### WHAT YOU WILL DO
Where the word "Deposit" shows up in the entries below, please copy the whole line.

### PROVIDED DATA
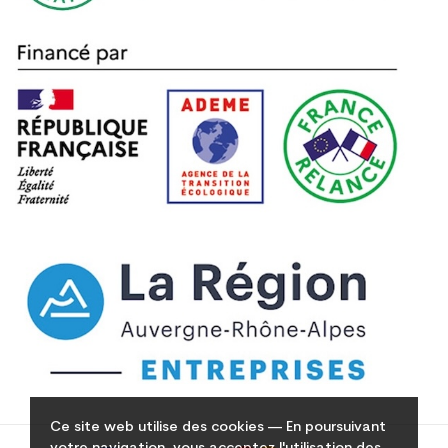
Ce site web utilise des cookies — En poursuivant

--

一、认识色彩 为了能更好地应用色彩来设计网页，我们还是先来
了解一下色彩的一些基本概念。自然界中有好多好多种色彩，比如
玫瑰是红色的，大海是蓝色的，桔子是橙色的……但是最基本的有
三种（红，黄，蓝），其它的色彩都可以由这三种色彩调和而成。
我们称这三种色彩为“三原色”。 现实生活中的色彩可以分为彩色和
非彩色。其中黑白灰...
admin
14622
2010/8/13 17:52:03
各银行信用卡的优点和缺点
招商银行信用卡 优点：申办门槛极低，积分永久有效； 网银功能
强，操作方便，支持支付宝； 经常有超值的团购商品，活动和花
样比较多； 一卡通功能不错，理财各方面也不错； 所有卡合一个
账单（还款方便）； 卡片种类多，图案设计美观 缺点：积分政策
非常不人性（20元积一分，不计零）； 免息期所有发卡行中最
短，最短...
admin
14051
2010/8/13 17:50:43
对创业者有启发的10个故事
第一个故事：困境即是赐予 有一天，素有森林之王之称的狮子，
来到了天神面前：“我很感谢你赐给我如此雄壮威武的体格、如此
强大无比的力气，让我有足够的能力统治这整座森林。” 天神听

...

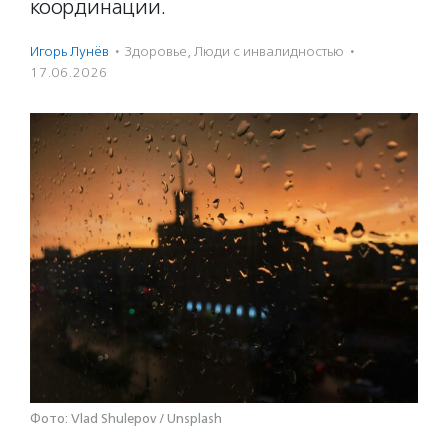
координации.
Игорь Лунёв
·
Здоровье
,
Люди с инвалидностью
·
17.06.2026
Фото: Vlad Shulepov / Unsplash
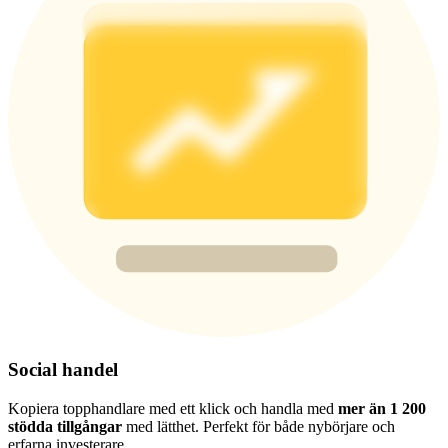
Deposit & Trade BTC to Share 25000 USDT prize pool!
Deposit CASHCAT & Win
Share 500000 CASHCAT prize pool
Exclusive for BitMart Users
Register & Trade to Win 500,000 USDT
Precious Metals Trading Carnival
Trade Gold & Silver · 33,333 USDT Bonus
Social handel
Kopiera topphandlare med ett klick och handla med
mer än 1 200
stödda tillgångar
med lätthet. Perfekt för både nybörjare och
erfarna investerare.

### SOLUTION BELOW
Deposit & Trade BTC to Share 25000 USDT prize pool!
Deposit CASHCAT & Win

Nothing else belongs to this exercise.